All that public money investing in projects and the failing land strategy still seems to be let everyone build towers like the Guardian. I have touched on this before but all we are seeing is speculation driving up the cost of the land. CMLC says you can build 10 FAR in East Victoria Park even though it is currently an undesirable wasteland of underutilized gravel parking lots? Then the land is priced according to that unneccessarily high FAR. The Guardian saturated the demand for condos in that neighbourhood for 10+ years. The scale of these projects are far too big IMO. Give them up to 3 or 4 FAR for most of these sites. I would rather see this entire neighbourhood be built out as 6-storey apartments with stacked townhouses and townhouses towards the eastern edge and fill in these gravel parking lots as soon as possible. The land is worth whatever someone can make a development work at, not constantly waiting for some master-planned community vision to tell you that a 25 or 30 storey tower is just right. I would rather us see the community fully built out in 25 years with 6-storey buildings and some townhouses than see two more Guardian-sized towers in the same amount of time surrounding by a desolate wasteland. We don't have Vancouver or Toronto amounts of demand for apartments particularly in this prolonged economic downturn. Sell the lots for what someone can make money on today and it'll build out. The vision for and land strategy of East Victoria Park assumes levels of multi-family demand that will see full buildout probably not even within our lifetimes if we keep building huge ass towers that soak up all the demand for units in that neighbourhood for a decade. All of this investment of public dollars will push up the expectation for the land price you can sell it at and developers will only be able to make big developments work at those prices. It couldn't be more obvious that the majority of developers here are focused on selling the land for the highest price not building the best possible building they could for current conditions. To many land flippers and not enough developer/builders with vision that can execute. I genuinely think if you gave densities that are identical to University District this area would build out in no time and be more productive for people and the economy than whatever this land strategy is doing for us.

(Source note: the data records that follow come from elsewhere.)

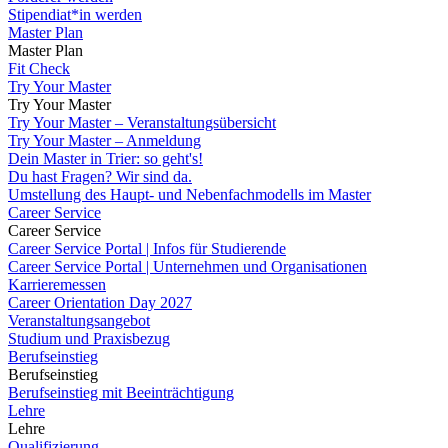
Stipendiat*in werden
Master Plan
Master Plan
Fit Check
Try Your Master
Try Your Master
Try Your Master – Veranstaltungsübersicht
Try Your Master – Anmeldung
Dein Master in Trier: so geht's!
Du hast Fragen? Wir sind da.
Umstellung des Haupt- und Nebenfachmodells im Master
Career Service
Career Service
Career Service Portal | Infos für Studierende
Career Service Portal | Unternehmen und Organisationen
Karrieremessen
Career Orientation Day 2027
Veranstaltungsangebot
Studium und Praxisbezug
Berufseinstieg
Berufseinstieg
Berufseinstieg mit Beeinträchtigung
Lehre
Lehre
Qualifizierung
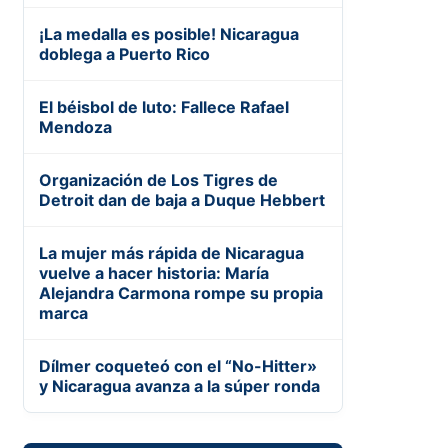
¡La medalla es posible! Nicaragua
doblega a Puerto Rico
El béisbol de luto: Fallece Rafael
Mendoza
Organización de Los Tigres de
Detroit dan de baja a Duque Hebbert
La mujer más rápida de Nicaragua
vuelve a hacer historia: María
Alejandra Carmona rompe su propia
marca
Dílmer coqueteó con el “No-Hitter»
y Nicaragua avanza a la súper ronda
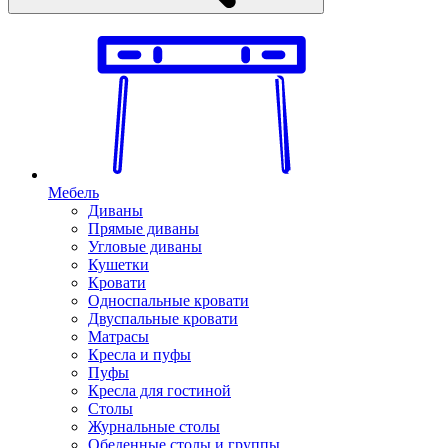
Мебель
Диваны
Прямые диваны
Угловые диваны
Кушетки
Кровати
Односпальные кровати
Двуспальные кровати
Матрасы
Кресла и пуфы
Пуфы
Кресла для гостиной
Столы
Журнальные столы
Обеденные столы и группы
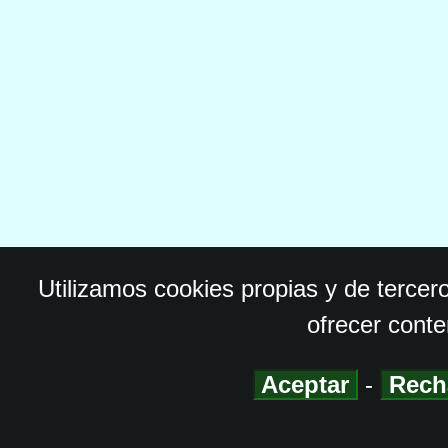
Utilizamos cookies propias y de tercer
ofrecer conte
Aceptar
-
Rech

The problem isn't the zoning, the zoning is actually pretty on point for a city our size. A huge problem is that we don't charge an appropriate level of property taxes on suburban homes. The cost of servicing that kind of sprawl with infrastructure is significantly higher than inner-city communities, but the cost of living doesn't proportionally reflect that. What we're effectively doing is subsidizing our city to sprawl at the expense of everyone else, especially the dense urban neighborhoods.
As a buyer not educated in urban planning, why wouldn't you want significantly more floor area for a lower cost? Of course its the same people who will never vote for an increase in their own property taxes, curse at bike lanes for being too expensive, and that widening roadways would solve congestion *internal scream*. Since municipal politicians serve voters, the policy follows. There's a reason many of the highest density cities in the world are the way they are, because they have geographic barriers limiting their growth outward.
TLDR: The problem isn't that we're overvaluing our inner-city lands, it's that the ones on the outside are proportionally too cheap.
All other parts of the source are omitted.